# Lyapunov exponent

(Redirected from Characteristic exponents)

The Lyapunov exponent or Lyapunov characteristic exponent of a dynamical system is a quantity that characterizes the rate of separation of infinitesimally close trajectories. Quantitatively, two trajectories in phase space with initial separation $\delta \mathbf{Z}_0$ diverge

$| \delta\mathbf{Z}(t) | \approx e^{\lambda t} | \delta \mathbf{Z}_0 |$

The rate of separation can be different for different orientations of initial separation vector. Thus, there is whole spectrum of Lyapunov exponents—the number of them is equal to the number of dimensions of the phase space. It is common to just refer to the largest one, because it determines the predictability of a dynamical system.

## Definition

For a dynamical system with evolution equation ft in a n–dimensional phase space, the spectrum of Lyapunov exponents

$\{ \lambda_1, \lambda_2, \cdots , \lambda_n \} \,,$

in general, depends on the starting point x0. The Lyapunov exponents describe the behavior of vectors in the tangent space of the phase space and are defined from the Jacobian matrix

$J^t(x_0) = \left. \frac{ d f^t(x) }{dx} \right|_{x_0}.$

The Jt matrix describes how a small change at the point x0 propagate to the final point ft(x0). The limit

$\lim_{t \rightarrow \infty} (J^t \cdot \mathrm{Transpose}(J^t) )^{1/2t}$

defines a matrix L(x0) (the conditions for the existence of the limit are given by the Oseldec theorem). If Λi(x0) are the eigenvalues of L(x0), then the Lyapunov exponents λi are defined by

$\lambda_i(x_0) = \log \Lambda_i(x_0).\,$

The set of Lyapunov exponents will be the same for almost all stating points of an ergodic component of the dynamical system.

## Basic properties

If the system is conservative (i.e. there is no dissipation), a volume element of the phase space will stay the same along a trajectory. Thus the sum of all Lyapunov exponents must be zero. If the system is dissipative, the sum of Lyapunov exponents is negative.
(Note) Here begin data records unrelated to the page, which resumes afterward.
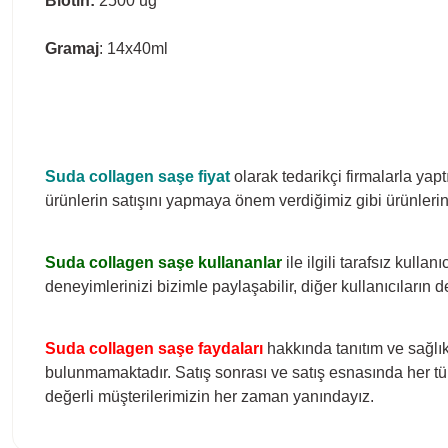
Biotin:
2500 ug
Gramaj
: 14x40ml
Suda collagen saşe
fiyat
olarak tedarikçi firmalarla yap
ürünlerin satışını yapmaya önem verdiğimiz gibi ürünlerin 
Suda collagen saşe
kullananlar
ile ilgili tarafsız kulla
deneyimlerinizi bizimle paylaşabilir, diğer kullanıcıların 
Suda collagen saşe
faydaları
hakkında tanıtım ve sağlık
bulunmamaktadır. Satış sonrası ve satış esnasında her tür
değerli müşterilerimizin her zaman yanındayız.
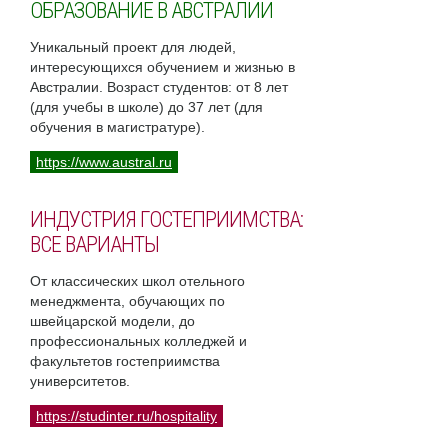
ОБРАЗОВАНИЕ В АВСТРАЛИИ
Уникальный проект для людей,
интересующихся обучением и жизнью в
Австралии. Возраст студентов: от 8 лет
(для учебы в школе) до 37 лет (для
обучения в магистратуре).
https://www.austral.ru
ИНДУСТРИЯ ГОСТЕПРИИМСТВА:
ВСЕ ВАРИАНТЫ
От классических школ отельного
менеджмента, обучающих по
швейцарской модели, до
профессиональных колледжей и
факультетов гостеприимства
университетов.
https://studinter.ru/hospitality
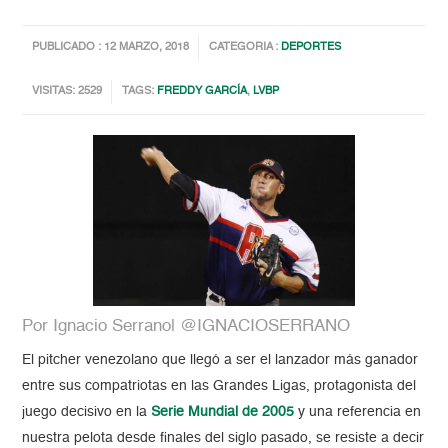
PUBLICADO : 12 MARZO, 2018
CATEGORIA :
DEPORTES
VISITAS: 2529
TAGS:
FREDDY GARCÍA
,
LVBP
Por Ignacio Serrano| @IGNACIOSERRANO
El pitcher venezolano que llegó a ser el lanzador más ganador
entre sus compatriotas en las Grandes Ligas, protagonista del
juego decisivo en la
Serie Mundial de 2005
y una referencia en
nuestra pelota desde finales del siglo pasado, se resiste a decir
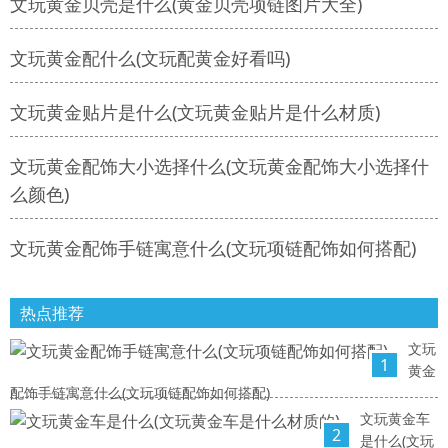
文玩黄金贝壳是什么(黄金贝壳项链图片大全)
文玩黄金配什么(文玩配黄金好看吗)
文玩黄金贴片是什么(文玩黄金贴片是什么材质)
文玩黄金配饰大小选择什么(文玩黄金配饰大小选择什
么颜色)
文玩黄金配饰手链寓意什么(文玩项链配饰如何搭配)
热点推荐
文玩
1
黄金
配饰手链寓意什么(文玩项链配饰如何搭配)
文玩黄金车
2
是什么(文玩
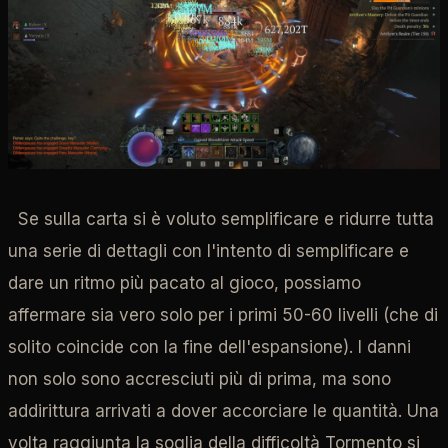
Se sulla carta si è voluto semplificare e ridurre tutta
una serie di dettagli con l'intento di semplificare e
dare un ritmo più pacato al gioco, possiamo
affermare sia vero solo per i primi 50-60 livelli (che di
solito coincide con la fine dell'espansione). I danni
non solo sono accresciuti più di prima, ma sono
addirittura arrivati a dover accorciare le quantità. Una
volta raggiunta la soglia della difficoltà Tormento si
If the system is a flow, one exponent is always zero —the Lyapunov exponent corresponding to the eigenvalue of L with an eigenvector in the direction of the flow.

## Significance of Lyapunov spectrum

The Lyapunov spectrum can be used to estimate the rate entropy production of the dynamical system.

The inverse of the largest Lyapunov exponent is sometimes referred in literature as Lyapunov time, and defines the characteristic e-folding time. For chaotic orbits, the Lyapunov time will be finite, whereas for regular orbits it will be infinite.

## Numerical calculation

Generally the calculation of Lyapunov exponents, as defined above, cannot be carried out analytically, and in most cases one must resort to numerical techniques. The commonly used numerical procedures estimates the L matrix based on averaging several finite time approximations of the limit defining L.